Dienstags bin ich in der Geschichtswerkstatt, das ist ein Museum auf dem Gelände des ehemaligen Ghettos von Minsk, dort gibt es eine Ausstellung über die Schicksale ehemaliger Zwangsarbeiter in Deutschland, außerdem ganz viele Veranstaltungen und Diskussionsrunden. Eine Veranstaltung ist der "Club der deutschen Sprache". Dort treffen sich mehrere ältere Damen und Herren, die Deutsch lernen. Ich habe dort schon eine PP- Präsentation über Merzig und das Saarland gehalten, ansonsten lesen wir dort momentan zum Beispiel Aschenputtel von den Gebrüdern Grimm oder auch Emil und die Detektive. Nach dem "Unterricht" wird dann noch immer Tee getrunken und erzählt. In der Geschichtswerkstatt habe ich ansonsten auch schon bei dem Korrekturlesen eines Buches geholfen. In dem Buch wird anhand von Interviews die Schicksale von Menschen erzählt, die in Deutschland Zwangsarbeit leisten mussten.
Über die Geschichtswerkstatt besuche ich auch noch Anna Iwanowna. Sie war Zwangsarbeiterin in Deutschland und wohnt ganz in meiner Nähe, ihr helfe ich auch im Haushalt.
Zwei Tage die Woche arbeite ich dann noch auf der Kleinkinderstation im Kinderheim in Novinki. Die Arbeit dort ist sehr unterschiedlich, auf der einen Seite macht es mir viel Spaß mich mit den Kindern zu beschäftigen, aber die Zustände in Novinki sind manchmal auch sehr bedrückend. Glücklicherweise arbeitet auf der Kleinkinderstation eine nette Pädagogin, die mir am Anfang zu den einzelnen Kindern kurz etwas erzählt hat und die mir im Moment auch viel zeigt, was ich mit ihnen tun kann um sie zu fördern.

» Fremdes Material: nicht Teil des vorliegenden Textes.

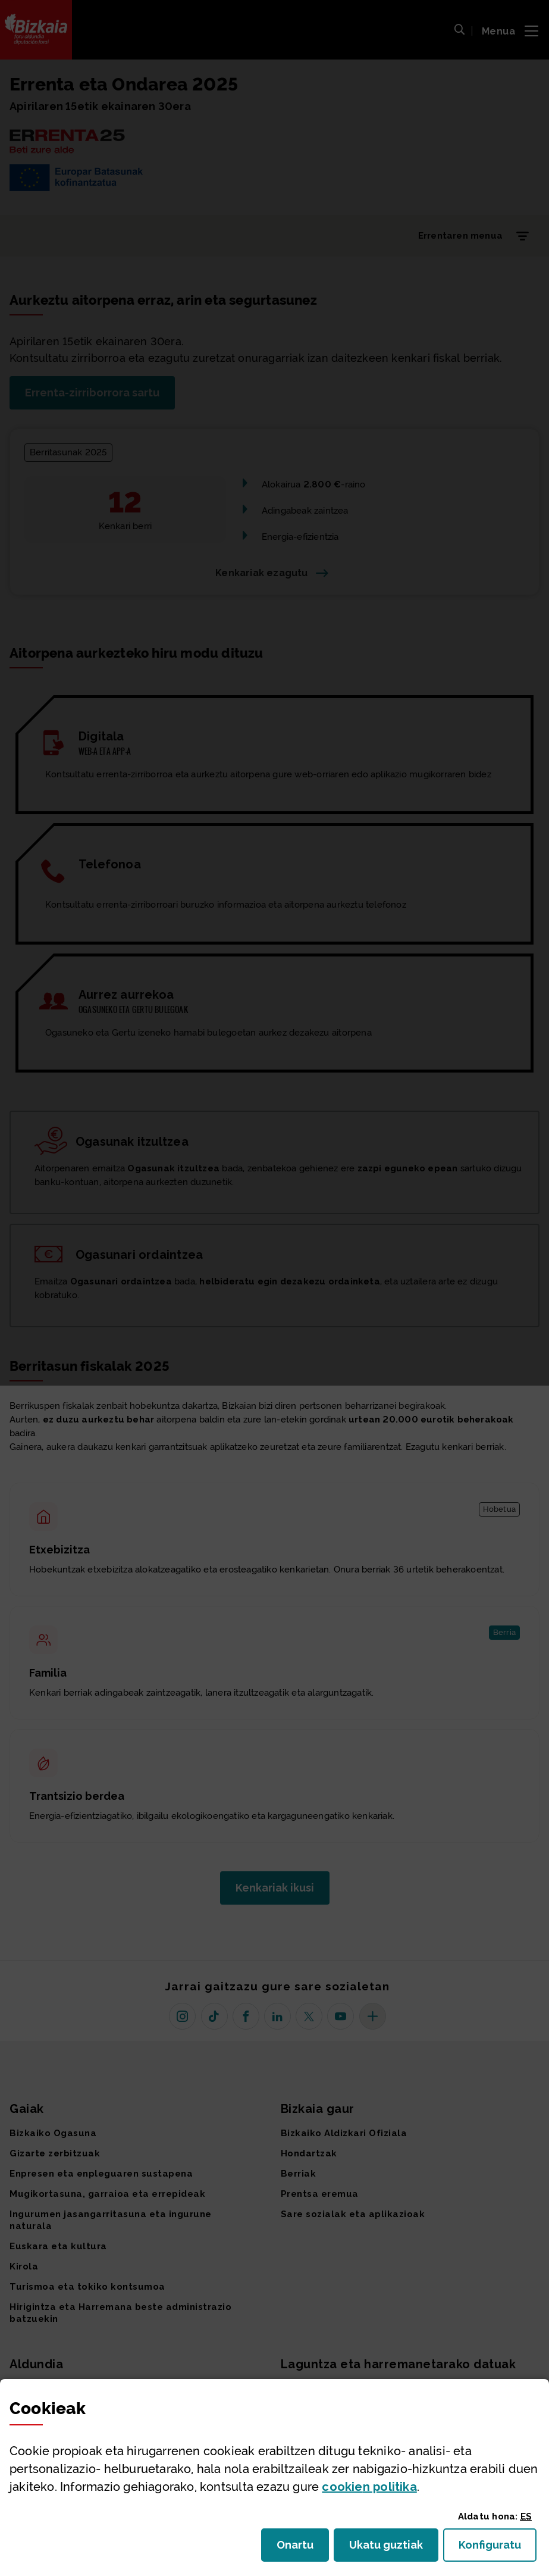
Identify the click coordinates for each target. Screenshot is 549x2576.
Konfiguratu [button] (498, 2548)
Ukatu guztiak (389, 2548)
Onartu (303, 2548)
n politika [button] (369, 2487)
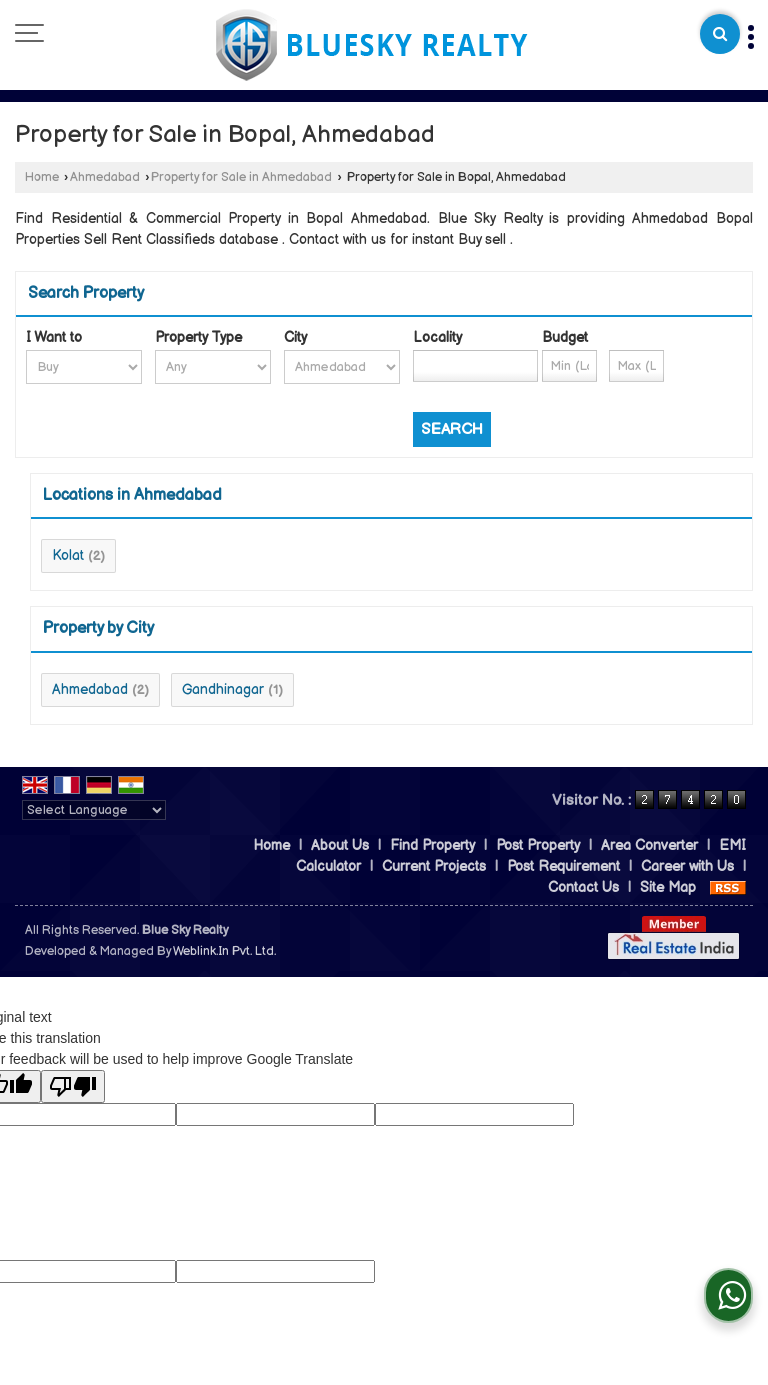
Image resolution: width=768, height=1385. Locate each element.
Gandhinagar (223, 689)
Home (42, 177)
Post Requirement (563, 866)
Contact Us (583, 887)
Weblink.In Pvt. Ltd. (224, 951)
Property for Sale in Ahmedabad (241, 177)
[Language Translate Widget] (94, 810)
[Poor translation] (73, 1086)
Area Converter (649, 845)
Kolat (68, 555)
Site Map (668, 887)
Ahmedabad (105, 177)
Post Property (538, 845)
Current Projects (434, 866)
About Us (340, 845)
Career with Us (687, 866)
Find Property (432, 845)
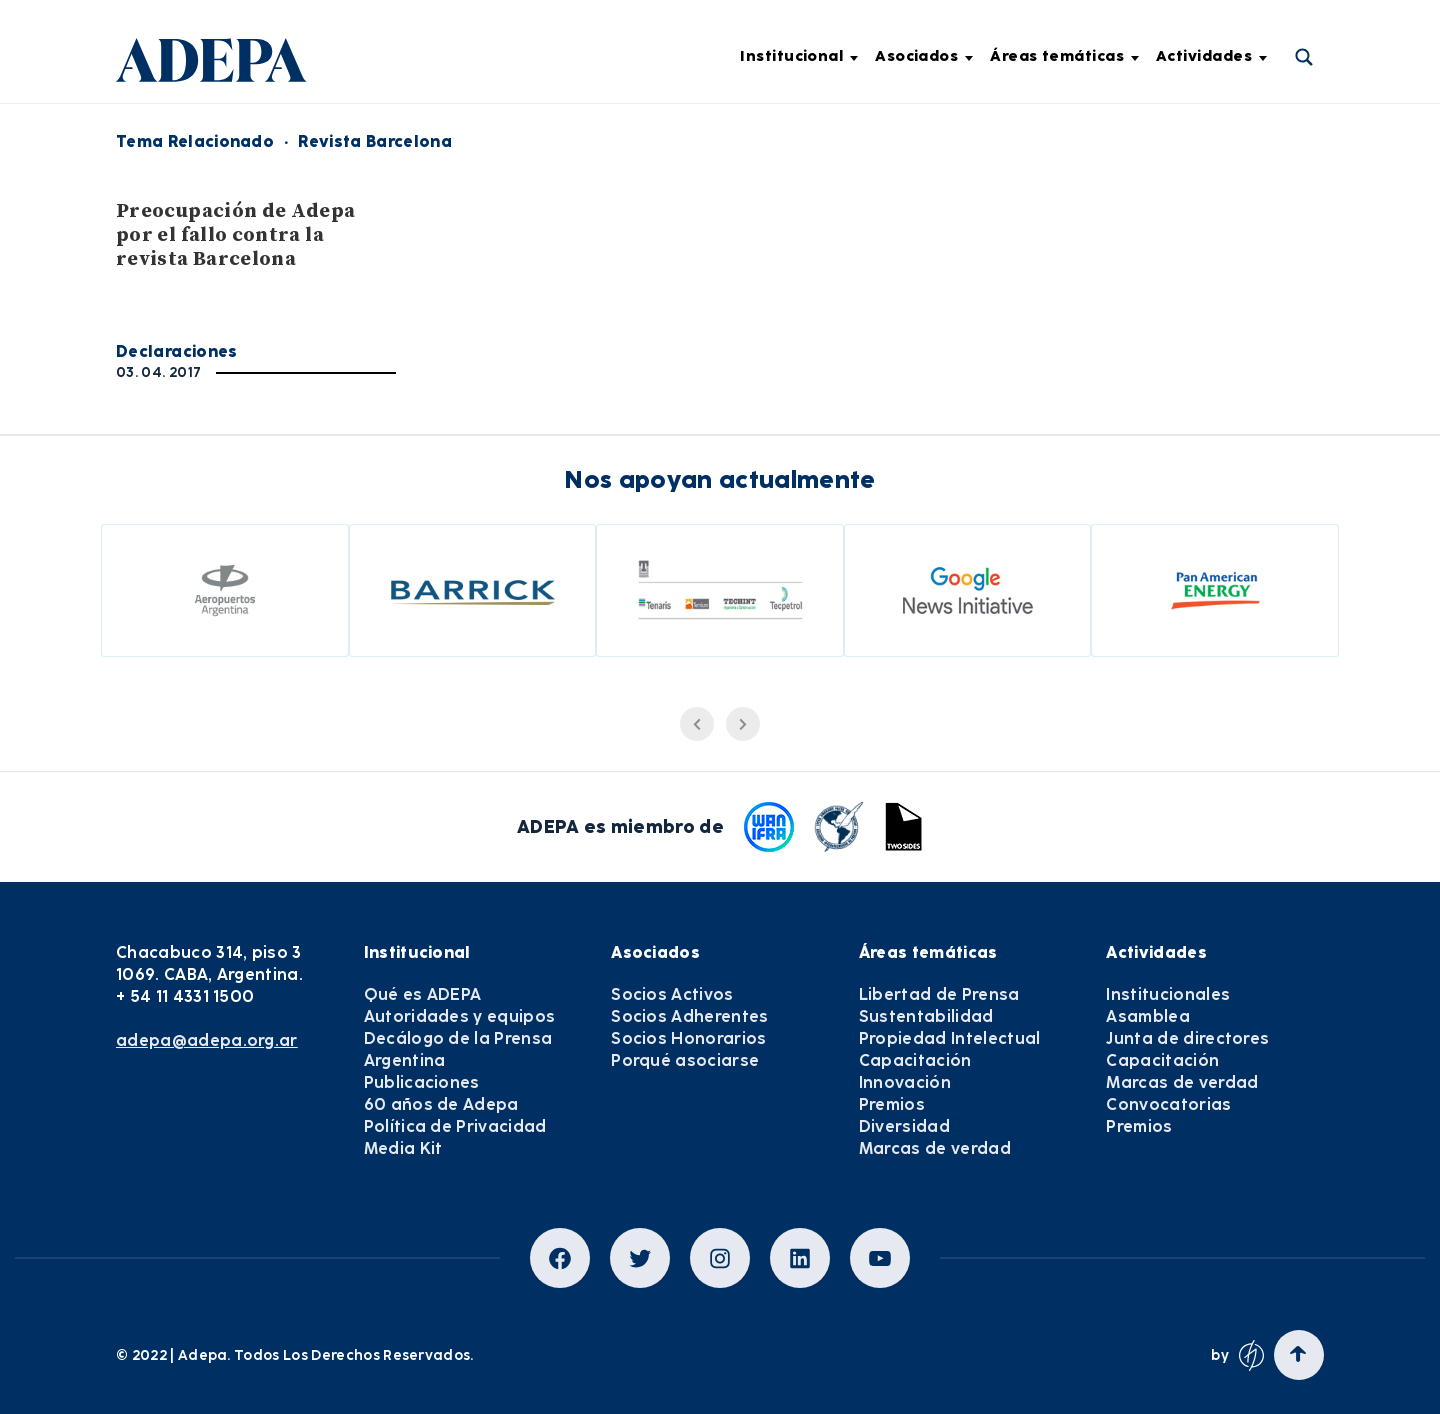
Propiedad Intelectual (950, 1038)
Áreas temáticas (1064, 56)
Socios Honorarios (688, 1038)
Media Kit (403, 1148)
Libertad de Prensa (939, 994)
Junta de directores (1187, 1038)
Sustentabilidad (926, 1016)
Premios (892, 1104)
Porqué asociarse (685, 1060)
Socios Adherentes (689, 1016)
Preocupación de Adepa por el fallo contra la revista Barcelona (236, 235)
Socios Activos (672, 994)
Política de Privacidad (455, 1126)
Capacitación (915, 1060)
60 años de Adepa (441, 1104)
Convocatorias (1168, 1104)
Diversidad (904, 1126)
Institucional (799, 56)
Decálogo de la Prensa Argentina (458, 1049)
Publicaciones (422, 1082)
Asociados (924, 56)
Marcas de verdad (935, 1148)
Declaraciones (177, 351)
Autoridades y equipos (460, 1016)
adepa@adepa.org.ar (207, 1040)
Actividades (1211, 56)
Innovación (905, 1082)
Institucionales (1168, 994)
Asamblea (1148, 1016)
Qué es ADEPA (423, 994)
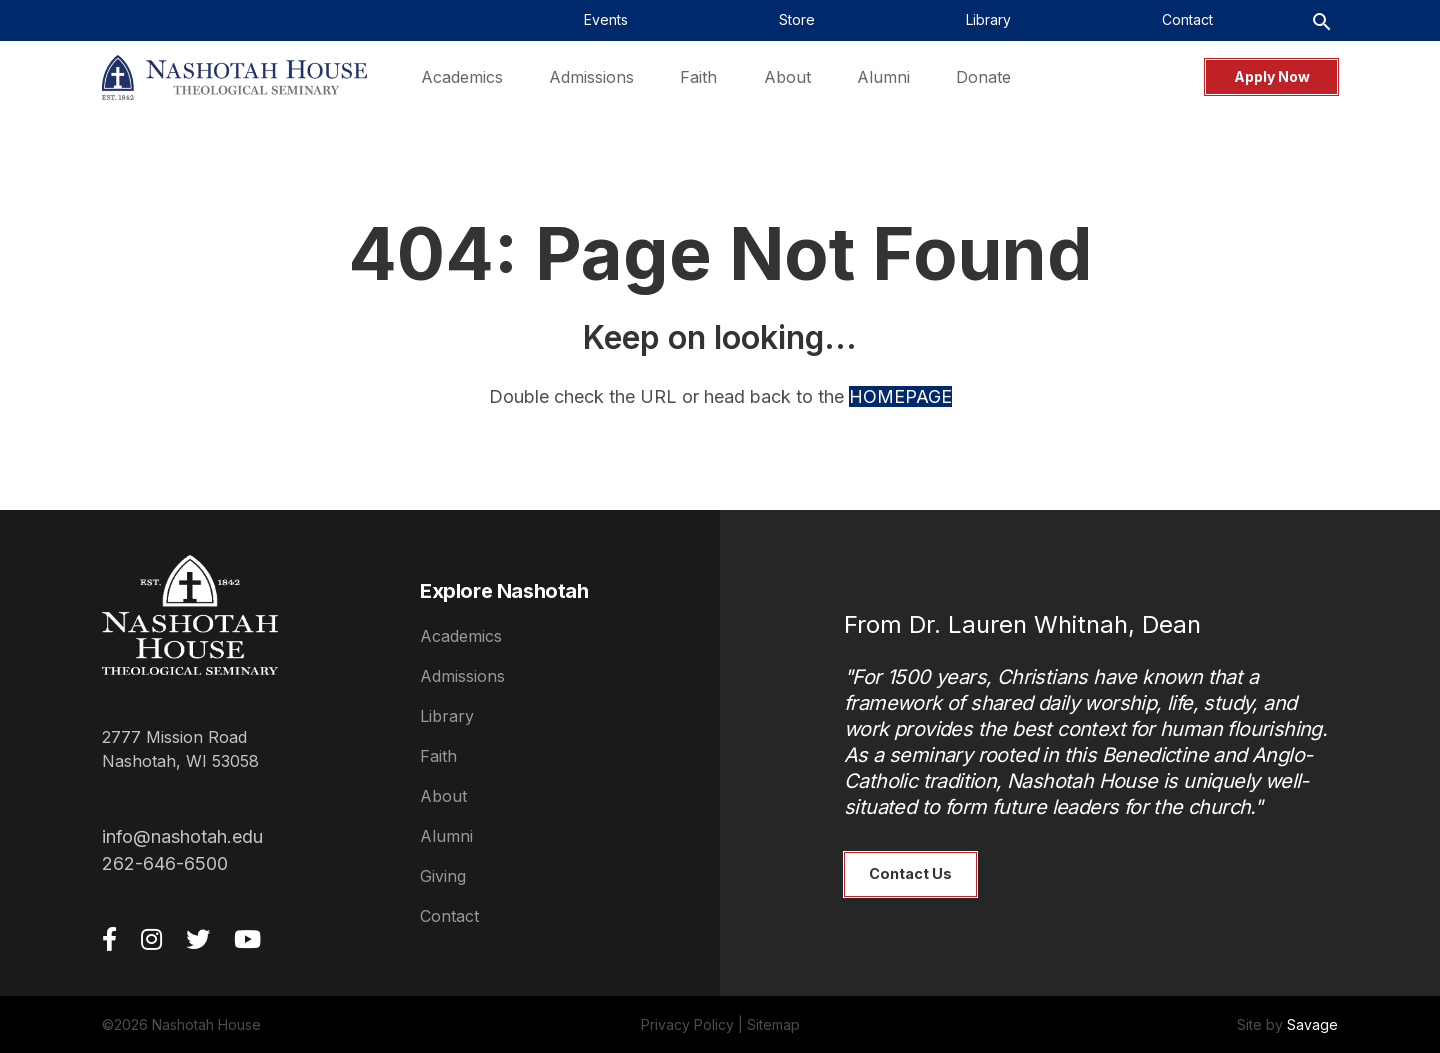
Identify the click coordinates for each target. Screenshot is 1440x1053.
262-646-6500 (165, 863)
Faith (438, 756)
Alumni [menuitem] (883, 77)
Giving (443, 876)
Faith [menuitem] (698, 77)
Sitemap (773, 1024)
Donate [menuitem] (983, 77)
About (443, 796)
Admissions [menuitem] (591, 77)
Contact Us (910, 873)
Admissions (462, 676)
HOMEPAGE (900, 396)
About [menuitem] (787, 77)
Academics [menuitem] (462, 77)
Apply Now (1272, 76)
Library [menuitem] (988, 19)
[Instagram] (151, 939)
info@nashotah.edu (182, 836)
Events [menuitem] (606, 19)
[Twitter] (198, 939)
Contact (449, 916)
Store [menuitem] (797, 19)
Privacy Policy (687, 1024)
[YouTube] (247, 939)
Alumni (446, 836)
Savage (1312, 1024)
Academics (461, 636)
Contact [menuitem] (1187, 19)
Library (447, 716)
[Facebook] (109, 939)
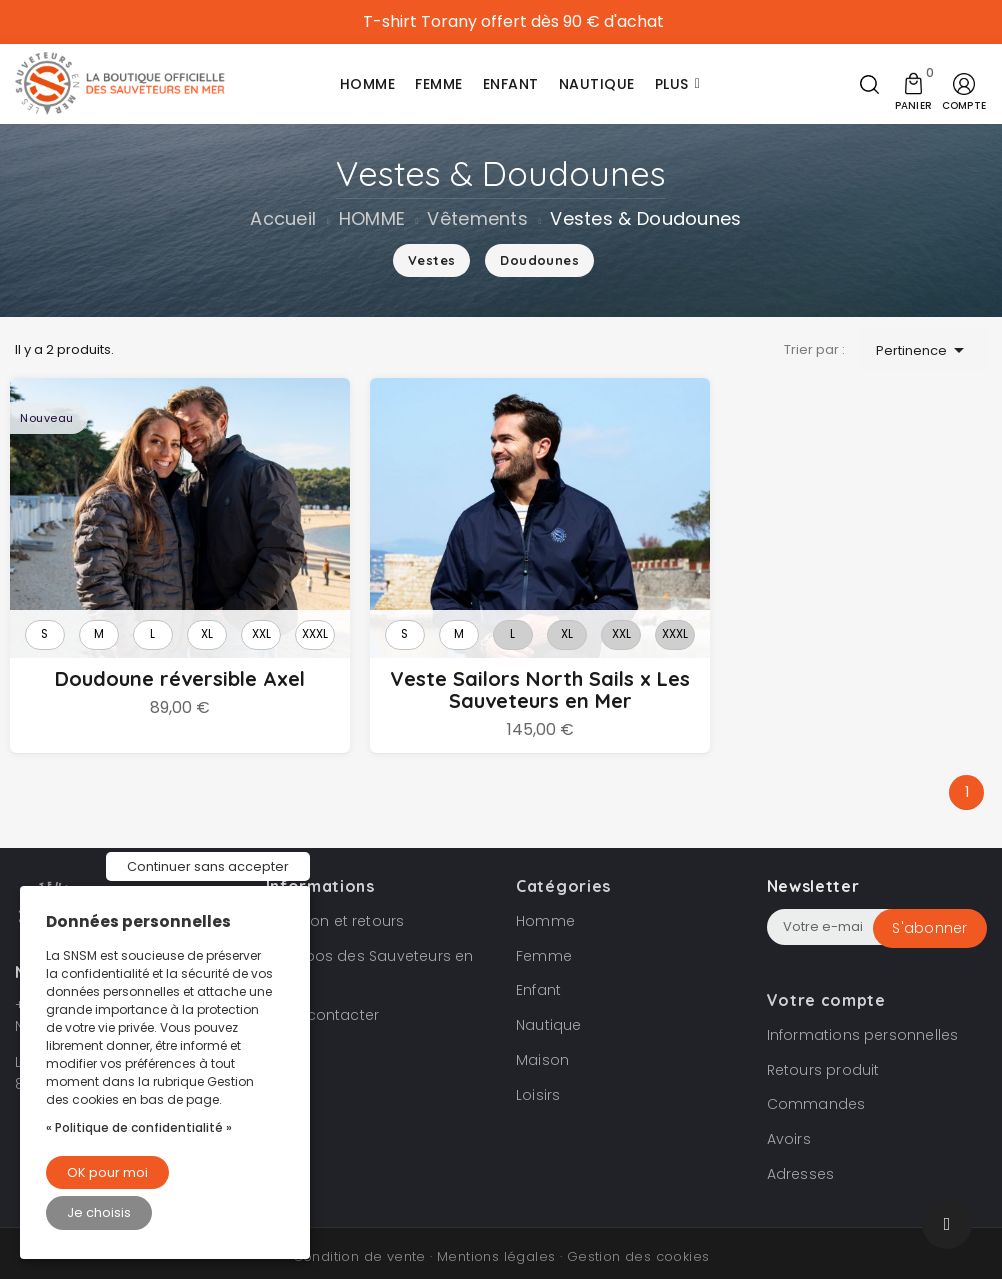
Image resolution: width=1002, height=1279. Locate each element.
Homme (545, 903)
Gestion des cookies (638, 1238)
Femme (544, 938)
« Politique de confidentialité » (139, 1127)
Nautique (549, 1008)
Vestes (431, 260)
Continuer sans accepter (208, 866)
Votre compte (826, 982)
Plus (672, 84)
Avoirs (789, 1122)
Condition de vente (359, 1238)
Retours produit (823, 1052)
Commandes (816, 1087)
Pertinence (923, 350)
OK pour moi (107, 1172)
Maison (542, 1043)
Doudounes (539, 260)
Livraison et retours (335, 903)
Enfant (538, 973)
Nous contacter (323, 998)
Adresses (801, 1157)
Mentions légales (496, 1238)
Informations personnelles (863, 1017)
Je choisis (99, 1212)
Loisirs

Soviel erstmal von mir, ich werde versuchen in den nächsten Tagen mal einige Fotos hochzuladen, muss aber schauen, denn auf meinem Computer funktioniert unser Internet nicht, also muss ich immer meine Mitbewohnerin Hannah um den Laptop angammeln... Ich hoffe aber, dass das sich ändert, wenn mein Laptop wieder XP drauf hat und einer unserer deutschen Mitfreiwilligen hat versprochen mir das zu machen.

Viele Grüße aus dem sonnigen und herbstlichen Minsk!